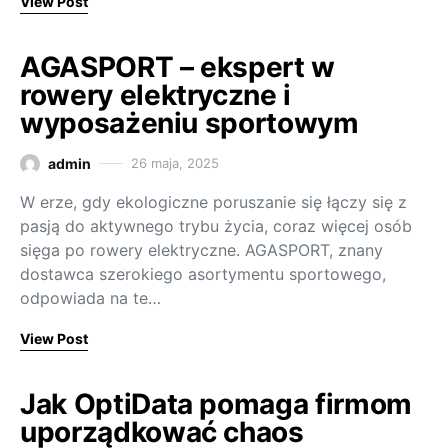
View Post
AGASPORT – ekspert w
rowery elektryczne i
wyposażeniu sportowym
admin
26 maja, 2025
W erze, gdy ekologiczne poruszanie się łączy się z
pasją do aktywnego trybu życia, coraz więcej osób
sięga po rowery elektryczne. AGASPORT, znany
dostawca szerokiego asortymentu sportowego,
odpowiada na te…
View Post
Jak OptiData pomaga firmom
uporządkować chaos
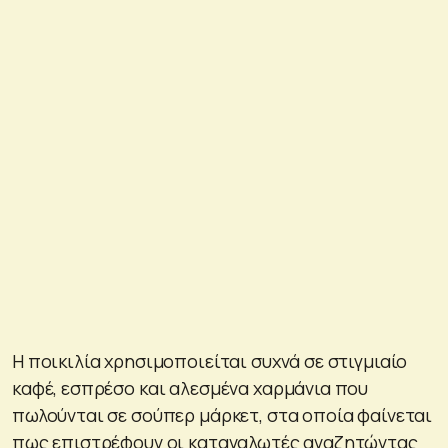
Η ποικιλία χρησιμοποιείται συχνά σε στιγμιαίο
καφέ, εσπρέσο και αλεσμένα χαρμάνια που
πωλούνται σε σούπερ μάρκετ, στα οποία φαίνεται
πως επιστρέφουν οι καταναλωτές αναζητώντας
*-*-*
_Task to complete_: Every line of the listing above is to be retyped exactly, but the pictures are to be dropped.

_Answer box_:
View Post
AGASPORT – ekspert w
rowery elektryczne i
wyposażeniu sportowym
admin
26 maja, 2025
W erze, gdy ekologiczne poruszanie się łączy się z
pasją do aktywnego trybu życia, coraz więcej osób
sięga po rowery elektryczne. AGASPORT, znany
dostawca szerokiego asortymentu sportowego,
odpowiada na te…
View Post
Jak OptiData pomaga firmom
uporządkować chaos
Η ποικιλία χρησιμοποιείται συχνά σε στιγμιαίο
καφέ, εσπρέσο και αλεσμένα χαρμάνια που
πωλούνται σε σούπερ μάρκετ, στα οποία φαίνεται
πως επιστρέφουν οι καταναλωτές αναζητώντας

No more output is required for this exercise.